Aniruddha Roy Chowdhury on Pink

All my films have had an underlying message of women’s empowerment. Anuraran, Antaheen and Aparajita Tumi had strong women in various stages of relationships.

The idea of Pink was born while shooting Aparajita Tumi, which was set in San Fransisco, and produced by Shoojit Sircar. This was some time in 2011, and in 2012, the Nirbhaya incident [the 2012 Delhi gang-rape] happened. It was at that time that Shoojit and I decided to set our film in Delhi, though it could actually have been set anywhere. I had worked in Delhi in the 1990s and I was familiar with the environment. I knew what women had to go through every day. And it bothered me a lot.

The fact that Pink would become much bigger than how it was conceived to be was a revelation.
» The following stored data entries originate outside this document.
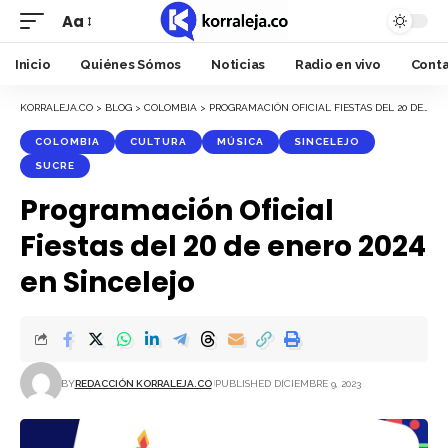
Aa
Font
Resizer
Inicio
Quiénes Sómos
Noticias
Radio en vivo
Cont
KORRALEJA.CO
>
BLOG
>
COLOMBIA
>
PROGRAMACIÓN OFICIAL FIESTAS DEL 20 DE ENERO 2024 EN SINCELEJO
COLOMBIA
CULTURA
MÚSICA
SINCELEJO
SUCRE
Programación Oficial
Fiestas del 20 de enero 2024
en Sincelejo
BY
REDACCIÓN KORRALEJA.CO
PUBLISHED DICIEMBRE 9, 2023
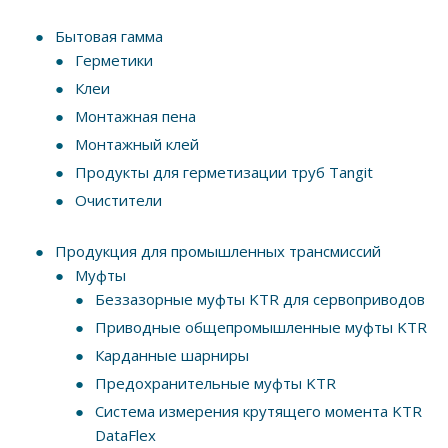
Бытовая гамма
Герметики
Клеи
Монтажная пена
Монтажный клей
Продукты для герметизации труб Tangit
Очистители
Продукция для промышленных трансмиссий
Муфты
Беззазорные муфты KTR для сервоприводов
Приводные общепромышленные муфты KTR
Карданные шарниры
Предохранительные муфты KTR
Система измерения крутящего момента KTR
DataFlex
All we knew is that it would be a small-budget, honest film. For us, Pink was not just a script or a story, but something very close to our hearts. It is about something we, as men, saw every day and felt extremely disgusted about. We knew what was happening to the victims, and we wanted the world to know that as men, we felt very strongly about this. The film was a reflection of that outburst and that emotion was very strong while we were filming it as well.
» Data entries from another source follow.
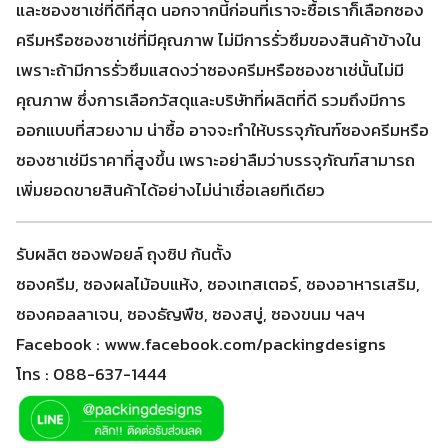
และซองซาเช่ที่ดีที่สุด นอกจากนี้ก่อนที่เราจะซื้อเราก็เลือกซอง
ครีมหรือซองซาเช่ที่มีคุณภาพ ไม่มีการรั่วซึมของสินค้าข้างใน
เพราะถ้ามีการรั่วซึมแสดงว่าซองครีมหรือซองซาเช่นั้นไม่มี
คุณภาพ ซึ่งการเลือกวัสดุและบริษัทที่ผลิตที่ดี รวมถึงมีการ
ออกแบบที่สวยงาม น่าซื้อ อาจจะทำให้บรรจุภัณฑ์ซองครีมหรือ
ซองซาเช่มีราคาที่สูงขึ้น เพราะอย่าลืมว่าบรรจุภัณฑ์สามารถ
เพิ่มยอดขายสินค้าได้อย่างไม่น่าเชื่อเลยทีเดียว
รับผลิต ซองฟอยล์ ถุงซิป ก้นตั้ง
ซองครีม, ซองผลไม้อบแห้ง, ซองเทสเตอร์, ซองอาหารเสริม,
ซองคอลลาเจน, ซองธัญพืช, ซองสบู่, ซองขนม ฯลฯ
Facebook : www.facebook.com/packingdesigns
โทร : 088-637-1444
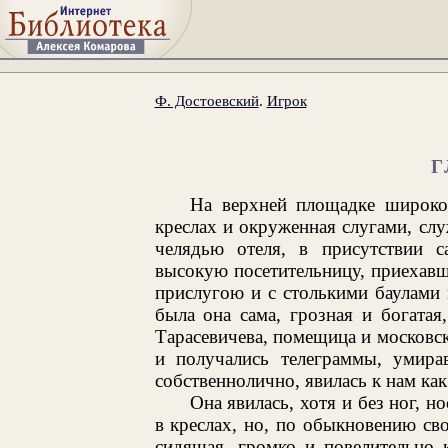
Ф. Достоевский
.
Игрок
Г
На верхней площадке широког
креслах и окруженная слугами, с
челядью отеля, в присутствии с
высокую посетительницу, приехав
прислугою и с столькими баулами
была она сама, грозная и богатая
Тарасевичева, помещица и московска
и получались телеграммы, умира
собственнолично, явилась к нам как 
Она явилась, хотя и без ног, но
в креслах, но, по обыкновению сво
сидящая, громко и повелительно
I have been making successful and critically acclaimed films in Bengali for a while now. And I understood the potential and power of collaborations while working on Pink. Not just in India – globally too, some of the biggest and finest films are collaborative projects. Pink was about the right people coming together at the right time with the right intent and holding hands to make a small film seem so much bigger. Pink is 100 per cent my film, as it is Shoojit’s. We have known each other for a long time and we have very similar energy, attitude and creative vision.